Despite our growing body of TBI-related literature, less is known about the “silent” sources of TBIs. Toward that end, this online CE course will turn its attention to the more subtle, cognitive and emotional damages produced by less obvious brain traumas resulting from physical or chemical insult in utero or post-natal toxicity in early childhood – helping clinicians to better understand the silent slaughter. This is imperative as providers can play a pivotal role in improving outcomes in TBI cases with respect to patients’ behavioral, emotional, and/or cognitive problems and subtle brain damage (2-4).
In addition to a basic review of these subtler TBIs, the course is intended to be a “translational” work, a bridge between research and applied clinical practice. To set the stage, the basic psychophysiology of the brain as it relates to teratogens and TBI is presented. Clinical assessment methods and instruments commonly used in this context are discussed and several case assessments illustrate symptom presentations and guide diagnosis. Lastly, the clinical implications of subtle TBIs are considered to help guide clinical care across a variety of settings.
1. King, L. (2013). Experience Psychology, 2nd Edition. McGraw-Hill, NY, NY.
2. Ross, P., Ponsford, J., Di Stefano, M., Spitz, G. (2015). Predictors of On Road Driver Assessment Performance following Traumatic Brain Injury. Archives of Physical Medicine and Rehabilitation, 96 (3), 440-446.

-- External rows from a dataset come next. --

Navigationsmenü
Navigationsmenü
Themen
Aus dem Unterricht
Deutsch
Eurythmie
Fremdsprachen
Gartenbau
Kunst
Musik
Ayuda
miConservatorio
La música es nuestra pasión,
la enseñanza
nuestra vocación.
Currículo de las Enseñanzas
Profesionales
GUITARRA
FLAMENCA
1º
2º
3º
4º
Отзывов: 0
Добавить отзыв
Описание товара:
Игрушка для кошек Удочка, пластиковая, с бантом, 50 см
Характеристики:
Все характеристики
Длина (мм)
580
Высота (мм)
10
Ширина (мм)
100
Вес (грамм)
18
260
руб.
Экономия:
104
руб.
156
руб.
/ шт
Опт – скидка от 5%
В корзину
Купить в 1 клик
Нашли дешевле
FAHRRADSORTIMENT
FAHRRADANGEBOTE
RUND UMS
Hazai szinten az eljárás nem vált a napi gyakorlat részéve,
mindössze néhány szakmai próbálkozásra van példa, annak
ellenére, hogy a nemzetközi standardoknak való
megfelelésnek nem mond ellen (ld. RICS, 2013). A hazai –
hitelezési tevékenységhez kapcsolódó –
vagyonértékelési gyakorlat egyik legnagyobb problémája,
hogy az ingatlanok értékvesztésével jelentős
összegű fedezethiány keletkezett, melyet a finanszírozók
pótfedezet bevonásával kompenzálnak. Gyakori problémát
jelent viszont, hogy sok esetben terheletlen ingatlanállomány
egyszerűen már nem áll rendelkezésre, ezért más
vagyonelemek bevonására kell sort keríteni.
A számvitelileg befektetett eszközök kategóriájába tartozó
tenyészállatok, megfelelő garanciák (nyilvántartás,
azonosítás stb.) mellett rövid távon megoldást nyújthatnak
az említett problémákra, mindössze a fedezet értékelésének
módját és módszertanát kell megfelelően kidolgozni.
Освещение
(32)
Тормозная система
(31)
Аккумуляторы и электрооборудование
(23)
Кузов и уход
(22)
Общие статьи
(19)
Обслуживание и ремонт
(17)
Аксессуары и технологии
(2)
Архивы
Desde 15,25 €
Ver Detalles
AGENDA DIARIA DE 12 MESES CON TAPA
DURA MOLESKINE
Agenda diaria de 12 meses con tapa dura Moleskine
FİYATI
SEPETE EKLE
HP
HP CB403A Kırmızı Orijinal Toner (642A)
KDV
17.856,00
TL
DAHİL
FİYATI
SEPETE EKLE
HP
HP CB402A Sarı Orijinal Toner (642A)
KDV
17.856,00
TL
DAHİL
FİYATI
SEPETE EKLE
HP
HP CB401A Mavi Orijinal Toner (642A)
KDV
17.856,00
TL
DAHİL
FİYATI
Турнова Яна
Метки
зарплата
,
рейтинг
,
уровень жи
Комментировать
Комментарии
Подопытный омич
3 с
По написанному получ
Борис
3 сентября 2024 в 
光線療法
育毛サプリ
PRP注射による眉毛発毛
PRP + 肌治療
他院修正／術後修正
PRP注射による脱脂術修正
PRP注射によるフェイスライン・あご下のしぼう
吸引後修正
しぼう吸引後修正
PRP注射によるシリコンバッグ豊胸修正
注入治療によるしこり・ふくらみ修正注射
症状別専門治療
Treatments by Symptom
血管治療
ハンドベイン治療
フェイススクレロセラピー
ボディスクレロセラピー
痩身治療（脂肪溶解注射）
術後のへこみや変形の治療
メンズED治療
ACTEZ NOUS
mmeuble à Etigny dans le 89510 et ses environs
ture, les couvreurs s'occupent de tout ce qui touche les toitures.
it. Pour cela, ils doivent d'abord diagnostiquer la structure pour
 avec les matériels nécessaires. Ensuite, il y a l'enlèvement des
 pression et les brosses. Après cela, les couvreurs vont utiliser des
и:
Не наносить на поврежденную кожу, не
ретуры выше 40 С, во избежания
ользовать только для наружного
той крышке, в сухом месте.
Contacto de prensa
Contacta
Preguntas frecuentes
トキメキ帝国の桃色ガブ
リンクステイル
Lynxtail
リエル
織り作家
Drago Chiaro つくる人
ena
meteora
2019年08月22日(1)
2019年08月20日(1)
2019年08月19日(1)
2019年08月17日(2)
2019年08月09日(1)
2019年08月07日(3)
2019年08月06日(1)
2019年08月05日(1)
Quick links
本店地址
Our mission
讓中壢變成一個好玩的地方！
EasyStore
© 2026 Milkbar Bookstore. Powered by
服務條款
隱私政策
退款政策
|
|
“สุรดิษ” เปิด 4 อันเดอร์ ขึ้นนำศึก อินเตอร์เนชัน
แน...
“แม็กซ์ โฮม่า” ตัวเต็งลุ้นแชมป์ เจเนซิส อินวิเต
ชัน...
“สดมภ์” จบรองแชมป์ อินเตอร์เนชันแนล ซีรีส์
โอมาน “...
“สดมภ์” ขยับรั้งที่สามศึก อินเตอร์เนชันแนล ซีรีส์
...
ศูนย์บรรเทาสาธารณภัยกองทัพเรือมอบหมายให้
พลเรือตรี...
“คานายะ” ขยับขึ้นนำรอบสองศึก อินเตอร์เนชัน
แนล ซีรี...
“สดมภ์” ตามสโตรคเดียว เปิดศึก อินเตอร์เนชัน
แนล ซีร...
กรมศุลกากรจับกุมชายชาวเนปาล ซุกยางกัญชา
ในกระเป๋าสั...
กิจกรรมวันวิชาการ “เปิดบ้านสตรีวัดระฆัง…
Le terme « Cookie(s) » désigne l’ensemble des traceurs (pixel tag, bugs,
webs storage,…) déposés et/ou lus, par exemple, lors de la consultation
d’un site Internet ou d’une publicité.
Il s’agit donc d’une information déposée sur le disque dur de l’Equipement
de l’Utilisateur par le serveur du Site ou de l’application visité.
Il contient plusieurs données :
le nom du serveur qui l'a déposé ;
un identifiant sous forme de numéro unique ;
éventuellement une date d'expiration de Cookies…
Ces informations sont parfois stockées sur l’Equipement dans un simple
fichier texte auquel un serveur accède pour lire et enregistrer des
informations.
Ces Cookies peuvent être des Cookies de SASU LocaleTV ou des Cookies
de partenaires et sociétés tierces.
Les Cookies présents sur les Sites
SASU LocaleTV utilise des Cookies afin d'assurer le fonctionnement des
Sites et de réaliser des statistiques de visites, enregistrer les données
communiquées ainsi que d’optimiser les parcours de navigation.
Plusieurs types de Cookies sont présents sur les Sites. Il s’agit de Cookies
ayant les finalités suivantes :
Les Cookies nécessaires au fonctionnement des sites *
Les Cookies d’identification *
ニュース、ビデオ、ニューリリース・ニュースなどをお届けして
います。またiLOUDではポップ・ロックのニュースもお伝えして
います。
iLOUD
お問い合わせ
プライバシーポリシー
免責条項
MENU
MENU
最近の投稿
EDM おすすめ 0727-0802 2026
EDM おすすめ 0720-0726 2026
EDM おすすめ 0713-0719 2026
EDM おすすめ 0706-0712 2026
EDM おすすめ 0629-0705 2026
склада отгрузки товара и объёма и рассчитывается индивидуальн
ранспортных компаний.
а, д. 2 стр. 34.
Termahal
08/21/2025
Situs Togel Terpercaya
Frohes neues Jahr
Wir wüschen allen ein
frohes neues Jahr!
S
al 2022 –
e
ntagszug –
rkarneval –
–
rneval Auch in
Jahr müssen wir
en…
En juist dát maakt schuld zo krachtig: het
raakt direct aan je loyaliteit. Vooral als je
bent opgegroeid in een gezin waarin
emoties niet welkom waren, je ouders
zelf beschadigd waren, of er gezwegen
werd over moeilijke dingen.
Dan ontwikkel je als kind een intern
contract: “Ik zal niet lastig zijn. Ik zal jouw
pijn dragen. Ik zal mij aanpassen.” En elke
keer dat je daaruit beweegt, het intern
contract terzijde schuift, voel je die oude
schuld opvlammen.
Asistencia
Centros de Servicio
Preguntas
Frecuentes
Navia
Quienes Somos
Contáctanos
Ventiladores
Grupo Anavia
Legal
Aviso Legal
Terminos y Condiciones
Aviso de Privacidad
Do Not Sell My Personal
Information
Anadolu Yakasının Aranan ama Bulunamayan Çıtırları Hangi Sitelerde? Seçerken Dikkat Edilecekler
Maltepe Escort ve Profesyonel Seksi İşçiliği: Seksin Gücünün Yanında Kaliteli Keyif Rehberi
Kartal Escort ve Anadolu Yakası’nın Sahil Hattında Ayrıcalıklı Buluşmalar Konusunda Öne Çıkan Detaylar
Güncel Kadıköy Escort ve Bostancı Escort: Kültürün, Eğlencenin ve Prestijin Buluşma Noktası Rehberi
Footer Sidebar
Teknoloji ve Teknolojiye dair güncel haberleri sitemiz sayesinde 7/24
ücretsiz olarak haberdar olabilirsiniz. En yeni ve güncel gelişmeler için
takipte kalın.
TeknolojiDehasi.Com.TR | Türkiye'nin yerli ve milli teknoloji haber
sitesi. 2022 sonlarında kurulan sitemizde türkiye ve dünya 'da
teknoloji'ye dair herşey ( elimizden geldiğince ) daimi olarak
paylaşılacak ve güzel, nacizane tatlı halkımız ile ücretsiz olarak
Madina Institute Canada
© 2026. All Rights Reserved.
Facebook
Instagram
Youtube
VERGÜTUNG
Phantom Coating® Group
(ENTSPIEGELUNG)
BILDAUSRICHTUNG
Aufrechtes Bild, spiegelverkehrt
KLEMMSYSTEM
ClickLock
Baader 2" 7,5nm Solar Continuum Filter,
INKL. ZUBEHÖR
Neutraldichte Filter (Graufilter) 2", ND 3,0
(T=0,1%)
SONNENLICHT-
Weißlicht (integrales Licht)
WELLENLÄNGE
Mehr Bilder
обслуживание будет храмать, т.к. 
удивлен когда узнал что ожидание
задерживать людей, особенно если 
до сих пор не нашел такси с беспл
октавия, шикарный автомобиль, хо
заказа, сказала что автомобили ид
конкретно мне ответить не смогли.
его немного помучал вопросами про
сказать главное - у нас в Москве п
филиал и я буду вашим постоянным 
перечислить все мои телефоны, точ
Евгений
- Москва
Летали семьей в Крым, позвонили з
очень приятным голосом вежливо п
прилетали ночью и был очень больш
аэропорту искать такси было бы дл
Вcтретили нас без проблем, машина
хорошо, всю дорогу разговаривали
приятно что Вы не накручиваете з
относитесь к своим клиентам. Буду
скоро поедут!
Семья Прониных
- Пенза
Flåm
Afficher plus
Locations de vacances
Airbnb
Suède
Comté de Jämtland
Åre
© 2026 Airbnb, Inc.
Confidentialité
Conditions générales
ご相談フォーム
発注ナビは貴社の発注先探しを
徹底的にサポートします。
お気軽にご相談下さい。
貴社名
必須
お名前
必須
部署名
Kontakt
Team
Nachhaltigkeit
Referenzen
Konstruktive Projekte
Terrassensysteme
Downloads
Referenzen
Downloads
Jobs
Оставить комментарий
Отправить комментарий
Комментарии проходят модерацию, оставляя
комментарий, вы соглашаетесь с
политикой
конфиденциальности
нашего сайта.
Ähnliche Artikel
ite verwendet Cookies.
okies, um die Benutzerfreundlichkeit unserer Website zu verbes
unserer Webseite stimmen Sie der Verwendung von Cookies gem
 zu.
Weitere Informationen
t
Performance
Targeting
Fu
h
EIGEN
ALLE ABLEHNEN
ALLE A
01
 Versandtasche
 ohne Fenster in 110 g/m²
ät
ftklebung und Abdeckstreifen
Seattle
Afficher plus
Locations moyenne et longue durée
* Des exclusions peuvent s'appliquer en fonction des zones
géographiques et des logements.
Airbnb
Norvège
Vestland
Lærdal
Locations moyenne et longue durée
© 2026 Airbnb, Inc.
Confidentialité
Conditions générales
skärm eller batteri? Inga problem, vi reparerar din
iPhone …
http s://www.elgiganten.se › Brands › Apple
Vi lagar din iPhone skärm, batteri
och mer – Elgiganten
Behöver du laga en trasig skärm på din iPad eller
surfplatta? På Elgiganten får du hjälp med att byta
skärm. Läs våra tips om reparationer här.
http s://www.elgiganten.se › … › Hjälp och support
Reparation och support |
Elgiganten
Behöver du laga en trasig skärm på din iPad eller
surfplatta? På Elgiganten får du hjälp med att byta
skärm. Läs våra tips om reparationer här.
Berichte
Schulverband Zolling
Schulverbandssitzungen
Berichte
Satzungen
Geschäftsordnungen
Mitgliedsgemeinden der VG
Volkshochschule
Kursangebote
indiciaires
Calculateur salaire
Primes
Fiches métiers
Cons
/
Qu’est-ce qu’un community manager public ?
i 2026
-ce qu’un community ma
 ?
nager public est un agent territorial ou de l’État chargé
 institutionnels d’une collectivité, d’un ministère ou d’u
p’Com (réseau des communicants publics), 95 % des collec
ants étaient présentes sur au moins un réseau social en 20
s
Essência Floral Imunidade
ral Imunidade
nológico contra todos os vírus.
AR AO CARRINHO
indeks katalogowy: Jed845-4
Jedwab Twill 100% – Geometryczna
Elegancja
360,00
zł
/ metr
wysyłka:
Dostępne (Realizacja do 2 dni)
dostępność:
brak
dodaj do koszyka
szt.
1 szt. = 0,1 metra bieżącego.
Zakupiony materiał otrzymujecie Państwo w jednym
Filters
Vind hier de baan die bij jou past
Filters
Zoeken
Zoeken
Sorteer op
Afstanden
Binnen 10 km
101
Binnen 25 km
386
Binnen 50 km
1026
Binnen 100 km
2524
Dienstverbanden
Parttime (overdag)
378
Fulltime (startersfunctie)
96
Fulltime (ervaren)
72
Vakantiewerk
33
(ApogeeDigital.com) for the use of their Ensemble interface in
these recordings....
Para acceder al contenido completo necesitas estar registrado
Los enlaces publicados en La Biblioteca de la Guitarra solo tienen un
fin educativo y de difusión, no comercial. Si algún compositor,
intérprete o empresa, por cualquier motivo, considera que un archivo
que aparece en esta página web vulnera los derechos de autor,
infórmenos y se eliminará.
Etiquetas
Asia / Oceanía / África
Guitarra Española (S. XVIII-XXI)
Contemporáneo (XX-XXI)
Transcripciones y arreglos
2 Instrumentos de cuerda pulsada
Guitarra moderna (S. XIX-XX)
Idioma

3. GottsHall, K.R., & Sessoms, P.H. (2015). Improvements in dizziness and imbalance results from using a multi disciplinary and multi sensory approach to Vestibular Physical Therapy - a case study. Frontiers In Systems Neuroscience, 9, 106.
4. Hammond, F.M., Barrett, R., Dijkers, M.P., Zanca, J.M., Horn, S.D., Smout, R.J., Guerrier, T., Hauser, E., & Dunning, M.R. (2015). Group Therapy Use and Its Impact on the Outcomes of Inpatient Rehabilitation After Traumatic Brain Injury: Data From Traumatic Brain Injury-Practice Based Evidence Project. Archives Of Physical Medicine And Rehabilitation, 96 (8 Suppl), S282-S292.e5.